アジア大学ランキングの国際化関連指標を除外した場合のランキング
図6. アジア大学ランキングの国際化関連指標を除外した場合のランキング

 つまり、日本の大学は「国際化」での低評価が原因で総合ランキングを下げるに至っており、非常に「もったいない」ことになっているわけである。「国際化」の評価さえ上げることができれば、総合ランキングが大幅にアップするのは明白で、先述の自然科学分野での日本の大学の活躍を見るにつけ、「もったいない」の一言に尽きる。

日本の大学の「国際化」の課題

 それでは、日本の何が、大学の「国際化」の障害となっているのだろうか。

 QSによる分析も、日本の研究レベルは依然として非常に高いということを認めつつ、国際化が大きな課題であり既に無視できない状況になっていると述べている。それによると、他の評価指標では非常に高いスコアを示している東京大学では、海外からの教員は全体の4.5%、学生は8.3%に留まり、対して、アジア大学ランキングでトップに君臨する香港科学技術大学は教員の半分、学生の36.9%が海外からの教員・学生である。特に日本での外国人学生の招聘(しょうへい)については、日本語での授業やレポート提出が大きな障害となっている他、卒業後の雇用について日本の雇用者が外国人採用に対して未だ保守的態度を示していること、また高額な生活費などが招聘拡大の障壁として挙げられている。

 上述のQS-APPLE会議の場でも、日本の大学の「国際化の遅れ」についての言及が多くあった。日本の大学の関係者からは、文部科学省による「国際化拠点整備事業:グローバル30」により実際に英語によるプログラムが増えており、外国人留学生のみならず日本人学生にも良い環境を与えている旨の紹介があったが、聴衆からの「なぜ日本では大学の国際化がうまく進まないのか」という疑問に対しては、英語でのプログラム導入に対し一部の教員からの反対が根強くあること、教員自身の英語力の問題、海外との授業スタイルの違いなどがその要因として挙げられていた。加えて、教員の中には「日本に留学してきたのだから、日本語で授業を受けるべきだ」といった声もあるという。そのような日本語や日本の文化を守ろうという意見に私自身、真っ向から反論するつもりはない。しかし現実問題として、残念ながら今や悠長なことは言っておられず、早急な国際化対策が必要だと感じている。

なぜ「国際化」が重要なのか

 QSのみならず各「世界大学ランキング」に対してはその存在意義に疑問の声も聞かれる。QS自身も、世界中の大学を同じ指標で評価するには限界があり、情報あるいは指標の1つでしかないことを認めている。
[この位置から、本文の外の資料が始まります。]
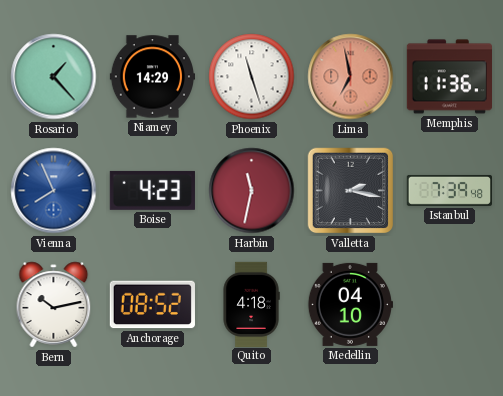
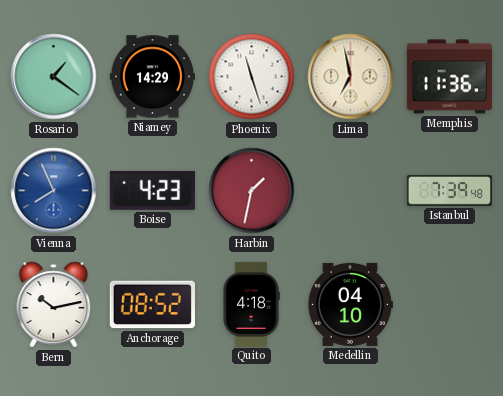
Rosario: 1:23 -> 1:21
Lima dial: salmon -> cream
Harbin: 11:32 -> 1:32
Valletta: 2:17 -> none
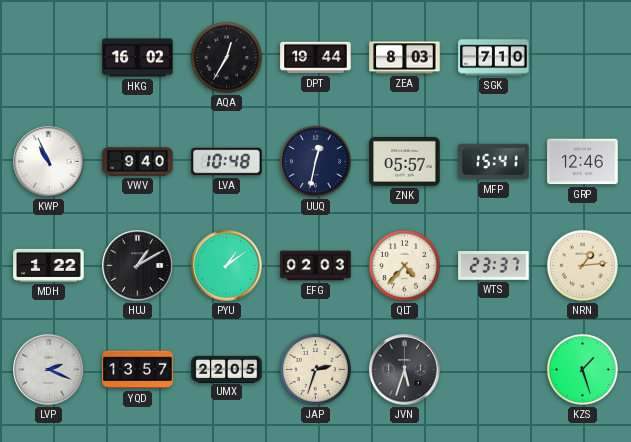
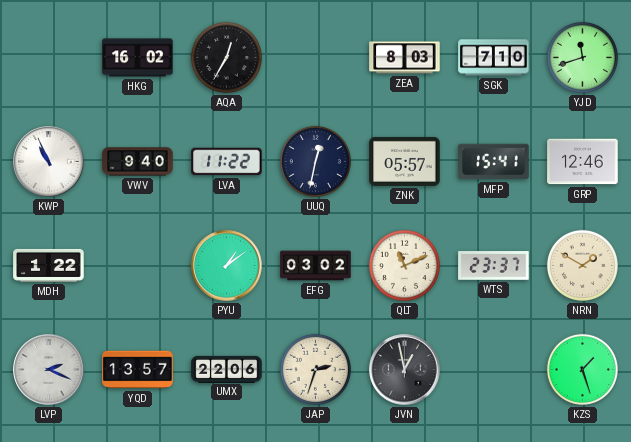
DPT: 19:44 -> none
YJD: none -> 11:42
LVA: 10:48 -> 11:22
HUJ: 1:10 -> none
EFG: 02:03 -> 03:02
QLT: 4:37 -> 11:11
NRN: 1:14 -> 1:50
UMX: 22:05 -> 22:06
JVN: 5:33 -> 12:58
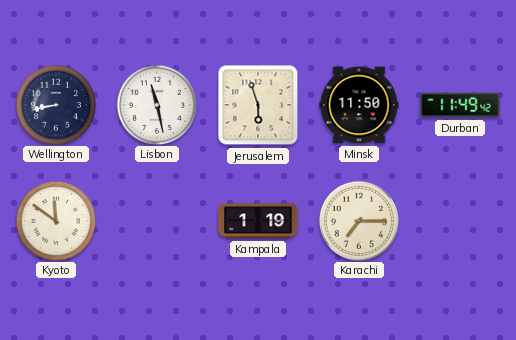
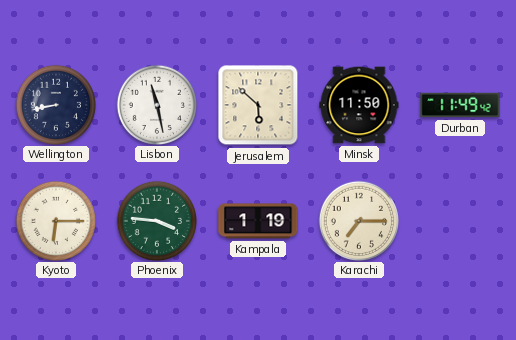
Jerusalem: 5:57 -> 5:52
Kyoto: 11:51 -> 6:15
Phoenix: none -> 3:46
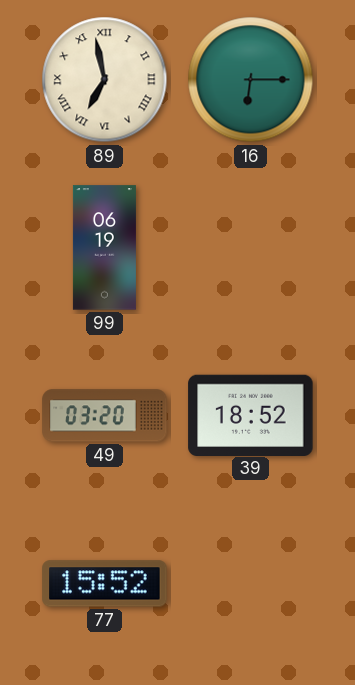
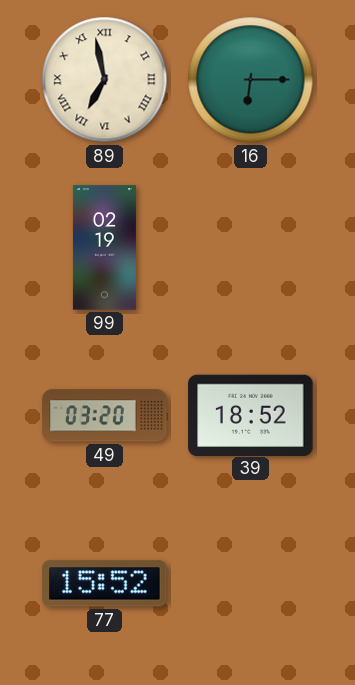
99: 06:19 -> 02:19
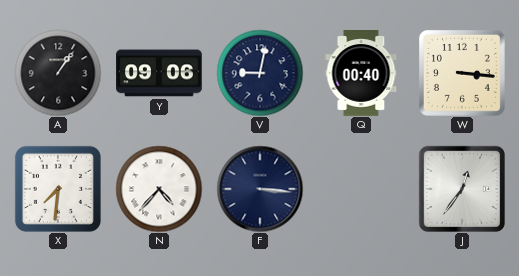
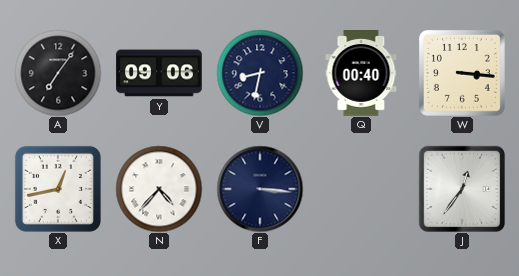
A: 1:06 -> 7:06
V: 9:02 -> 8:32
X: 7:31 -> 12:43
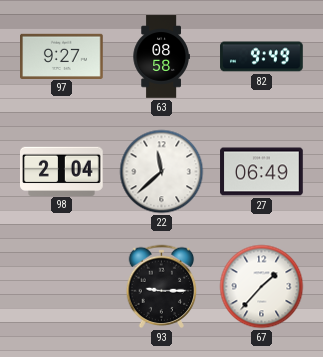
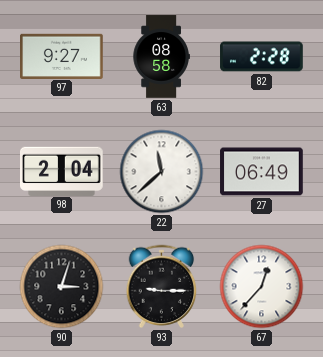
82: 9:49 -> 2:28
90: none -> 3:03
67: 1:37 -> 12:37
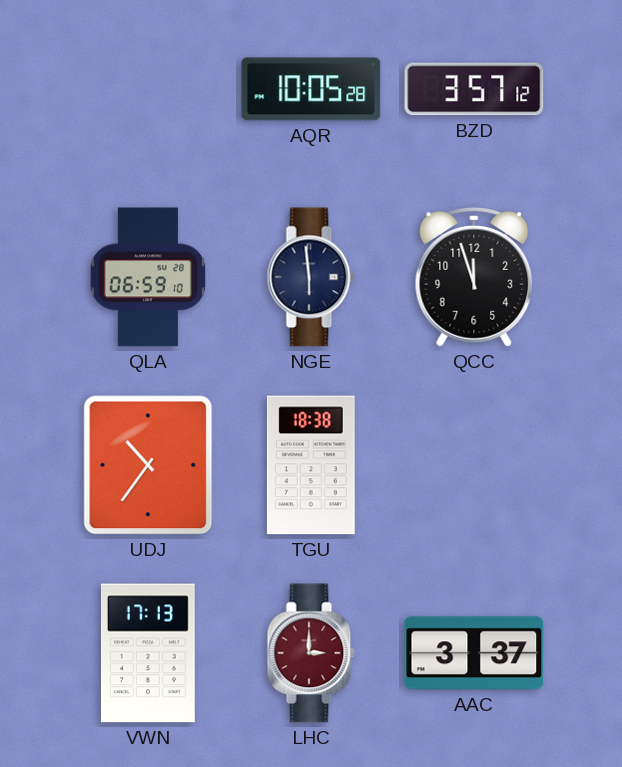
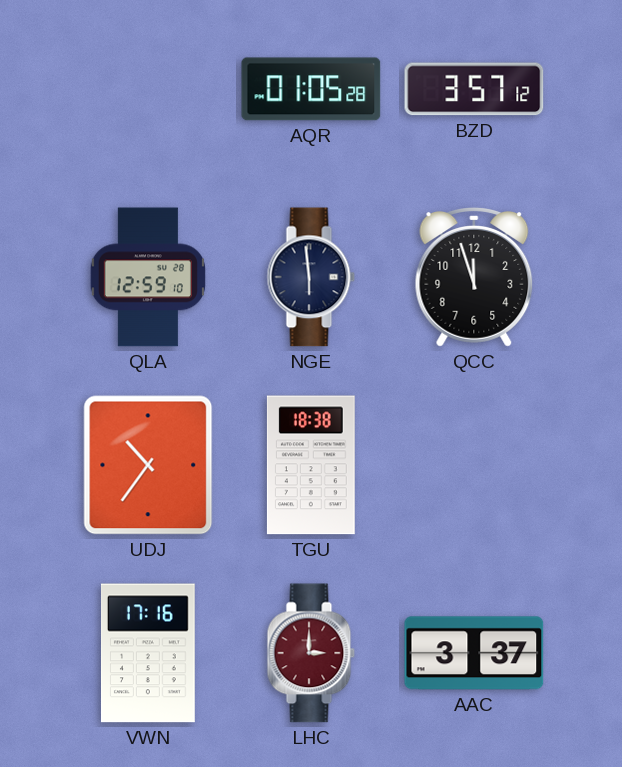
AQR: 10:05 -> 01:05
QLA: 06:59 -> 12:59
VWN: 17:13 -> 17:16
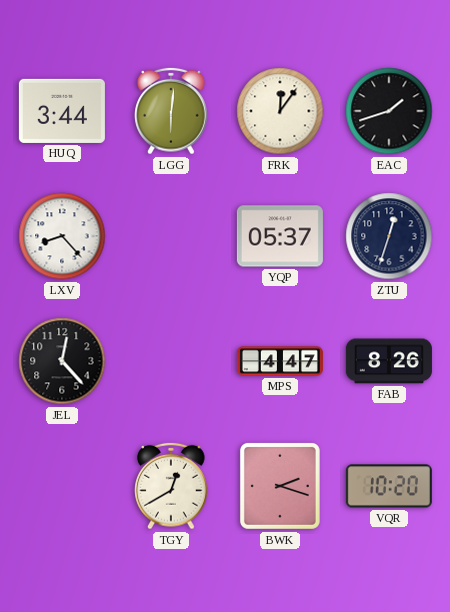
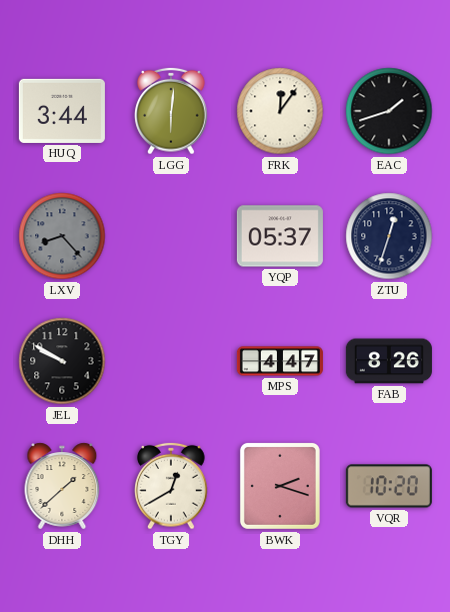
LXV dial: white -> grey
JEL: 12:23 -> 9:50
DHH: none -> 1:38
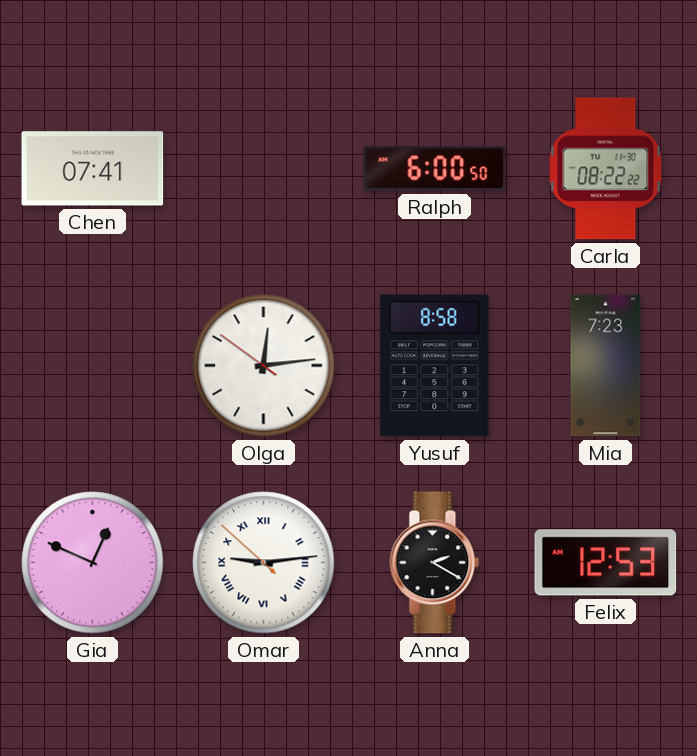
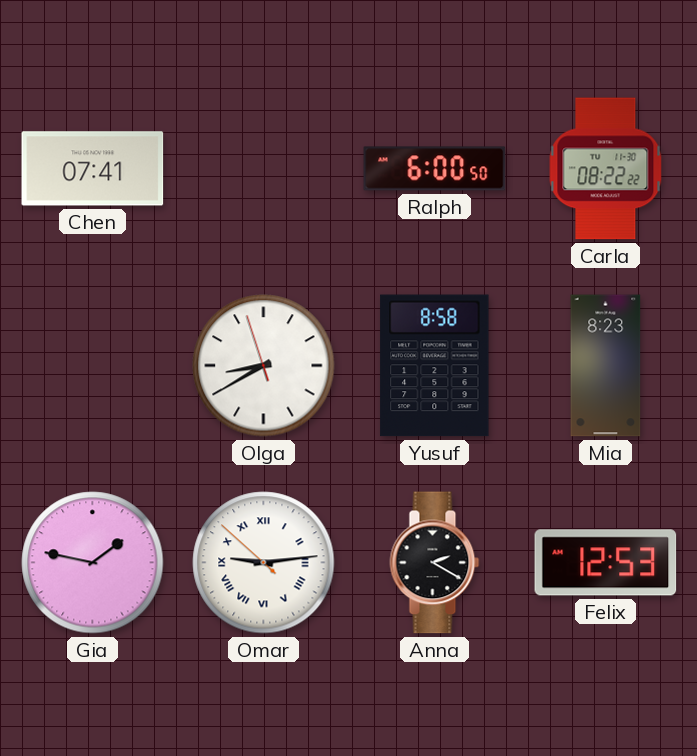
Olga: 12:13 -> 8:39
Mia: 7:23 -> 8:23
Gia: 12:49 -> 1:47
 しかし現実として、QSやTHEなどの世界大学ランキングは世界中で普及・活用されており、海外留学を検討している世界中の学生が留学先を選定する際に参考とする指標として、広く利用されていることもうかがい知れる。

 日本の大学の場合、研究の質の高さにも関わらず、国際化の遅れが原因でランクダウンする分、海外の学生へのアピール要素が減少する。すると、海外からの学生の流入が更に減少し、国際化で更に遅れをとる。

 また、大学の国際化が進まないことにより、海外に関心をもち留学する日本人学生も減少するだろう。そのような人材の国際流動性の低下に伴い国際共同研究は縮小し、国際協力による知的恩恵を享受できず、また井の中の蛙となり、日本の研究能力が国際レベルから大きく引き離される可能性も考えられる。そうすると何が起こるか。現在は高いスコアを維持しているアカデミックな評判やアウトプットのレベルも低下することにより、全ての指標においてランクダウンし、海外からの学生がさらに減少して負のスパイラルに陥っていくことも十分に考えられる。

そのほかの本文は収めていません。